§ **INFORMATION GIVEN**:
*** Begin section ***

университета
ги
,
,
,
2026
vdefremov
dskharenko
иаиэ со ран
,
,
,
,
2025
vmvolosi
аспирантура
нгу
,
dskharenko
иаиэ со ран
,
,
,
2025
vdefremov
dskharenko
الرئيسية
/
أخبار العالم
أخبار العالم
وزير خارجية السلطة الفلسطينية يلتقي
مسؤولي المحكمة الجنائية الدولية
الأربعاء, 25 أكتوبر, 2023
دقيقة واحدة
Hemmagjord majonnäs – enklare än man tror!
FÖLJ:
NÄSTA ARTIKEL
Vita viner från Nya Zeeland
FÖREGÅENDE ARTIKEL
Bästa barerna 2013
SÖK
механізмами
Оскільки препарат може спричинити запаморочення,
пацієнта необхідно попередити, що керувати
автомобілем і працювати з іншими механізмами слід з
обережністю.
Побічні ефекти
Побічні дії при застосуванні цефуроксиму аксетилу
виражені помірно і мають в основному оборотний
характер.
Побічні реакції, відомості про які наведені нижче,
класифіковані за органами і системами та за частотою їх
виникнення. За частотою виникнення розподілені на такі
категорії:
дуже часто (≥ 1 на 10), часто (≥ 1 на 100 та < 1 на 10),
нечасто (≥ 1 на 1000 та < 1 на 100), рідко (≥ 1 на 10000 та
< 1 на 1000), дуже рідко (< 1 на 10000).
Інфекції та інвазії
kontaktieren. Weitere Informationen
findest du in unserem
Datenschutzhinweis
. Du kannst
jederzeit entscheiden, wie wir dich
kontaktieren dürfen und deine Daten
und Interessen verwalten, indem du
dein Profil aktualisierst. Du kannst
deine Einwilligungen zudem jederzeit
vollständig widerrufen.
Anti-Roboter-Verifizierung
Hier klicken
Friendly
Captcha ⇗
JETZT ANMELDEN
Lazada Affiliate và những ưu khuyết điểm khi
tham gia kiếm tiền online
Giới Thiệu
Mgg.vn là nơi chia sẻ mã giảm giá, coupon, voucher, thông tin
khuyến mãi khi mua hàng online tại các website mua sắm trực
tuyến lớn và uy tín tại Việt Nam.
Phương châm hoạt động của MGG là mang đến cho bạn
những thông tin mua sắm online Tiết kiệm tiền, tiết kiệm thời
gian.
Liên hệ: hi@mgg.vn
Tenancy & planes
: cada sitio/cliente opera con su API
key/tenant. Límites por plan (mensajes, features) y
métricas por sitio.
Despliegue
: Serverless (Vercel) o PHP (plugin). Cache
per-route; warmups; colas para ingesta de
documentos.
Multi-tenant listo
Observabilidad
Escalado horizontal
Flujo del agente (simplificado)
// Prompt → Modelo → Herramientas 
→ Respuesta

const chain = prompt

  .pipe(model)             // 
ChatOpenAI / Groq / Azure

*** End section ***

§ **EXERCISE DETAILS**:
Please reproduce the data as it was given, with every line exact.

§ **RESULT FOR THIS TASK**:
университета
ги
,
,
,
2026
vdefremov
dskharenko
иаиэ со ран
,
,
,
,
2025
vmvolosi
аспирантура
нгу
,
dskharenko
иаиэ со ран
,
,
,
2025
vdefremov
dskharenko
الرئيسية
/
أخبار العالم
أخبار العالم
وزير خارجية السلطة الفلسطينية يلتقي
مسؤولي المحكمة الجنائية الدولية
الأربعاء, 25 أكتوبر, 2023
دقيقة واحدة
Hemmagjord majonnäs – enklare än man tror!
FÖLJ:
NÄSTA ARTIKEL
Vita viner från Nya Zeeland
FÖREGÅENDE ARTIKEL
Bästa barerna 2013
SÖK
механізмами
Оскільки препарат може спричинити запаморочення,
пацієнта необхідно попередити, що керувати
автомобілем і працювати з іншими механізмами слід з
обережністю.
Побічні ефекти
Побічні дії при застосуванні цефуроксиму аксетилу
виражені помірно і мають в основному оборотний
характер.
Побічні реакції, відомості про які наведені нижче,
класифіковані за органами і системами та за частотою їх
виникнення. За частотою виникнення розподілені на такі
категорії:
дуже часто (≥ 1 на 10), часто (≥ 1 на 100 та < 1 на 10),
нечасто (≥ 1 на 1000 та < 1 на 100), рідко (≥ 1 на 10000 та
< 1 на 1000), дуже рідко (< 1 на 10000).
Інфекції та інвазії
kontaktieren. Weitere Informationen
findest du in unserem
Datenschutzhinweis
. Du kannst
jederzeit entscheiden, wie wir dich
kontaktieren dürfen und deine Daten
und Interessen verwalten, indem du
dein Profil aktualisierst. Du kannst
deine Einwilligungen zudem jederzeit
vollständig widerrufen.
Anti-Roboter-Verifizierung
Hier klicken
Friendly
Captcha ⇗
JETZT ANMELDEN
Lazada Affiliate và những ưu khuyết điểm khi
tham gia kiếm tiền online
Giới Thiệu
Mgg.vn là nơi chia sẻ mã giảm giá, coupon, voucher, thông tin
khuyến mãi khi mua hàng online tại các website mua sắm trực
tuyến lớn và uy tín tại Việt Nam.
Phương châm hoạt động của MGG là mang đến cho bạn
những thông tin mua sắm online Tiết kiệm tiền, tiết kiệm thời
gian.
Liên hệ: hi@mgg.vn
Tenancy & planes
: cada sitio/cliente opera con su API
key/tenant. Límites por plan (mensajes, features) y
métricas por sitio.
Despliegue
: Serverless (Vercel) o PHP (plugin). Cache
per-route; warmups; colas para ingesta de
documentos.
Multi-tenant listo
Observabilidad
Escalado horizontal
Flujo del agente (simplificado)
// Prompt → Modelo → Herramientas 
→ Respuesta

const chain = prompt

  .pipe(model)             // 
ChatOpenAI / Groq / Azure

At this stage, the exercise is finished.